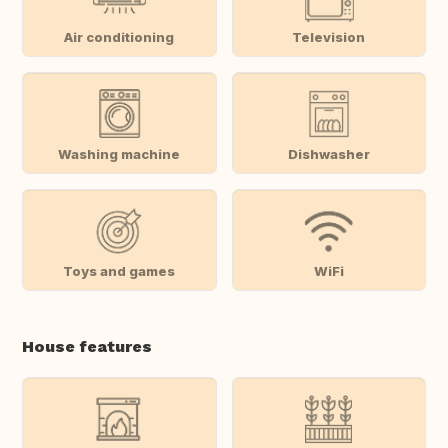
Air conditioning
Television
Washing machine
Dishwasher
Toys and games
WiFi
House features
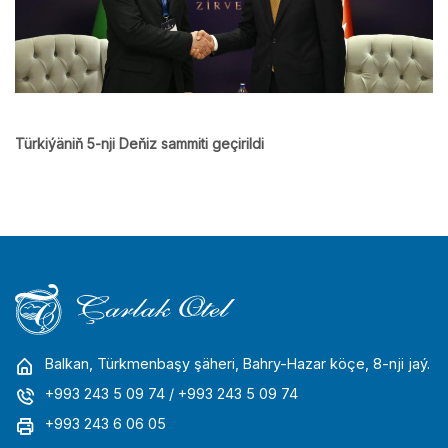
Türkiýäniň 5-nji Deňiz sammiti geçirildi
Balkan, Türkmenbaşy şäheri, Bahry-Hazar köçe, 8-nji jaý.
+993 243 5 09 74
/ +993 243 5 09 74
+993 243 6 06 05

- _What is required_
The reply should hold every line of the records unchanged and no pictures.

- _Solved problem_
Air conditioning
Television
Washing machine
Dishwasher
Toys and games
WiFi
House features
Türkiýäniň 5-nji Deňiz sammiti geçirildi
Balkan, Türkmenbaşy şäheri, Bahry-Hazar köçe, 8-nji jaý.
+993 243 5 09 74
/ +993 243 5 09 74
+993 243 6 06 05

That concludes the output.